Saved entries:
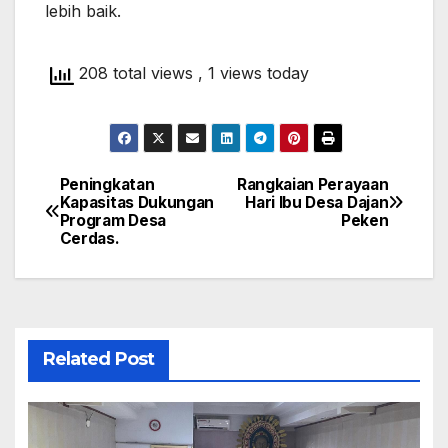
lebih baik.
208 total views
, 1 views today
Peningkatan
Rangkaian Perayaan
Navigasi
Kapasitas Dukungan
Hari Ibu Desa Dajan
Program Desa
Peken
pos
Cerdas.
Related Post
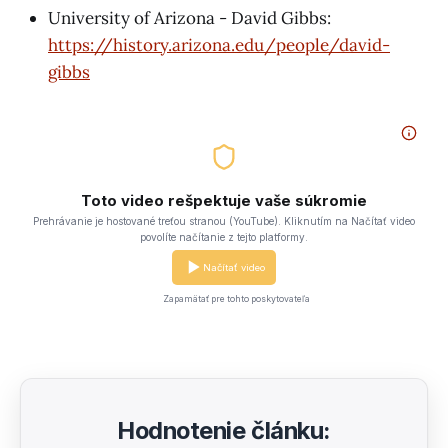
University of Arizona - David Gibbs:
https://history.arizona.edu/people/david-
gibbs
Toto video rešpektuje vaše súkromie
Prehrávanie je hostované treťou stranou (YouTube). Kliknutím na Načítať video
povolíte načítanie z tejto platformy.
Načítať video
Zapamätať pre tohto poskytovateľa
Hodnotenie článku:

# Your instructions
Your task is to set down the records shown above exactly, minus any pictures.

# Result
lebih baik.
208 total views
, 1 views today
Peningkatan
Rangkaian Perayaan
Navigasi
Kapasitas Dukungan
Hari Ibu Desa Dajan
Program Desa
Peken
pos
Cerdas.
Related Post
University of Arizona - David Gibbs:
https://history.arizona.edu/people/david-
gibbs
Toto video rešpektuje vaše súkromie
Prehrávanie je hostované treťou stranou (YouTube). Kliknutím na Načítať video
povolíte načítanie z tejto platformy.
Načítať video
Zapamätať pre tohto poskytovateľa
Hodnotenie článku:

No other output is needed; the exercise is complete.